The City of Thousand Oaks City Council adopted a City-wide Energy Management Plan in 2012. The plan focused on energy conservation, process and energy optimization, the procurement of offsite renewable energy through programs like Direct Access, grid produced electricity, and the generation of onsite renewable energy. In 2019, Council adopted a Municipal Energy Action Plan establishing a target of reducing energy usage by 15% by 2025 relative to 2010 usage. HCTP is an ideal location for renewable energy generation because of its anaerobic digester capabilities for making methane gas and the space available for solar panels.
In April 2007, HCTP started up its first two onsite renewable energy projects. The first project was a co-generation project that could create up to 500kW of renewable energy by burning methane gas created in the facility's anaerobic digesters in two 250kW co-generation units. Before this time, the gas had been flared. These units provided approximately 50% of the facility's energy needs.
Simultaneously, a 584 kW (DC) photovoltaic system featuring 2,783 solar panels was installed.

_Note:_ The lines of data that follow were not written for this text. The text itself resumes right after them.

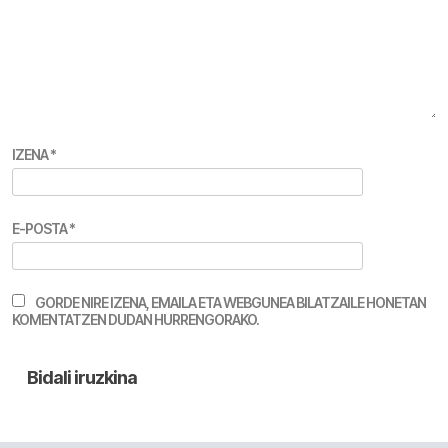
IZENA
*
E-POSTA
*
GORDE NIRE IZENA, EMAILA ETA WEBGUNEA BILATZAILE HONETAN
KOMENTATZEN DUDAN HURRENGORAKO.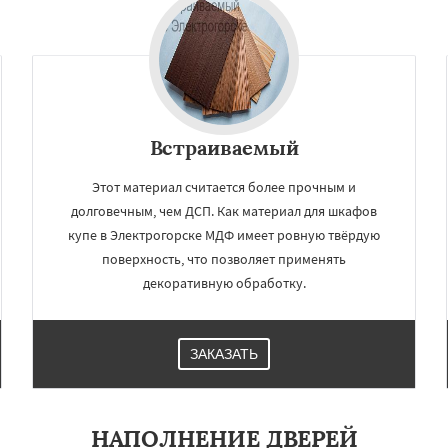
а
Ильинский
Красково
Даю согласие на обработку персональных данных
ородок
Лопатино
ховка
Менделеевск
о
Нахабино
бухово
Октябрьский
шетниково
Родники
ерный
Софрино
Встраиваемый
Этот материал считается более прочным и
долговечным, чем ДСП. Как материал для шкафов
купе в Электрогорске МДФ имеет ровную твёрдую
поверхность, что позволяет применять
декоративную обработку.
ЗАКАЗАТЬ
НАПОЛНЕНИЕ ДВЕРЕЙ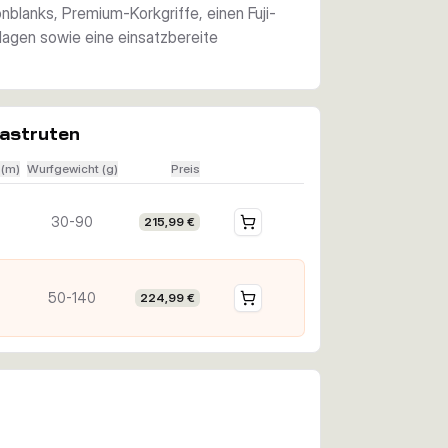
lanks, Premium-Korkgriffe, einen Fuji-
lagen sowie eine einsatzbereite
castruten
 (m)
Wurfgewicht (g)
Preis
30-90
215,99 €
50-140
224,99 €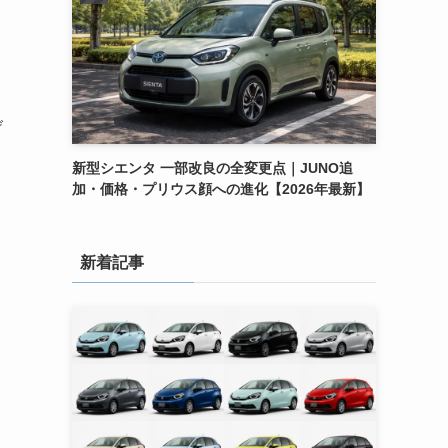
げ
新型シエンタ 一部改良の全変更点｜JUNO追
加・価格・プリウス顔への進化【2026年最新】
新着記事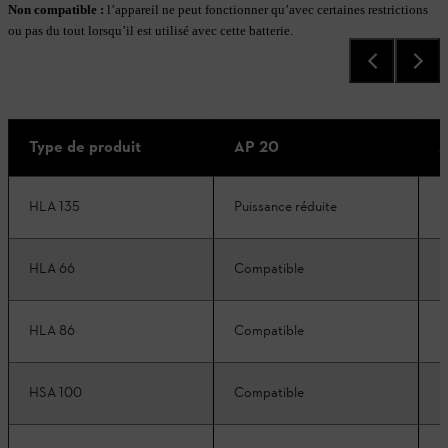
Non compatible
:
l’appareil ne peut fonctionner qu’avec certaines restrictions
ou pas du tout lorsqu’il est utilisé avec cette batterie.
Type de produit
AP 20
A
HLA 135
Puissance réduite
C
HLA 66
Compatible
C
HLA 86
Compatible
C
HSA 100
Compatible
C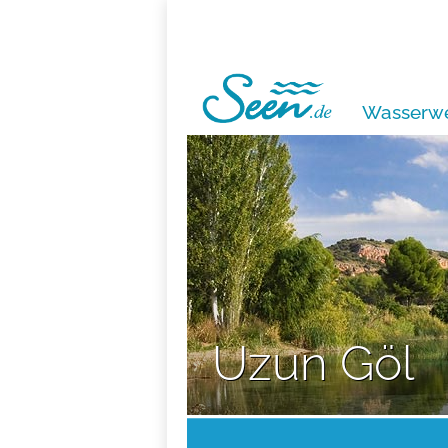
Wasserwe
Uzun Göl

The solar array satisfies approximately 15% of the facility's energy demands and produces energy during the peak period of the day.
- Both projects were funded by California Public Utility Self Generation Incentive Program (SGIP) grants totaling $2,000,000.
- Both projects are owned by third party private sector owners who financed, constructed and now operate them.
- There were no City dollars spent constructing these projects.
2014 - Additional Co-generation Capacity is Added
Inspired by a City Council goal of HCTP generating all the electrical energy it needs with onsite renewable generation, the City's current co-generation provider, CHP Clean Energy, replaced the original units with a 620kW capacity cogeneration system. An additional $1,500,000 SGIP grant helped fund this project. Initially, HCTP was able to achieve the goal of meeting 100% of energy demand through renewable energy utilizing both solar and cogen power. This was successful for some consecutive months but found not to be consistently attainable for long periods of time. The goal has been modified to generate 100% of energy use through onsite renewables consistently and sustainably all year. HCTP continues to produce renewable energy on-site, and is working toward this goal.
Fats, Oils, and Greases (FOG)
For years, HCTP has been providing local haulers of restaurant grease and other high organic-content liquid wastes a place to dispose of these wastes. HCTP uses these wastes to boost the production of methane gas which in turn creates more energy through the co-generation system. HCTP receives fees for accepting these wastes and provides a valuable service to the surrounding communities by offering this alternative to other remote disposal sites.
HCTP typically receives $300-400K annually worth of revenue for this service.
Other Renewable Energy Facts
- Co-generation savings since the inception of the project has exceeded $3,000,000 over purchasing grid produced electricity.
- Heat from co-generation engines is used to heat HCTP's three anaerobic digesters and also its Administration Building.
- Addition of Fats, Oils and Greases (FOG) accounts for roughly half of the gas produced from the anaerobic digesters utilized for renewable energy production.
HCTP, through a net-metering arrangement with SCE, frequently exports excess energy during the day to the grid and then is credited for it when using SCE grid energy.
While the generation of renewable energy is one of the more visible features of our City energy management program, it is just one important aspect. There is still much work to be done to ensure HCTP conserves energy, optimizes its usage, and creates all the renewable energy necessary to meet our operational and environmental goals.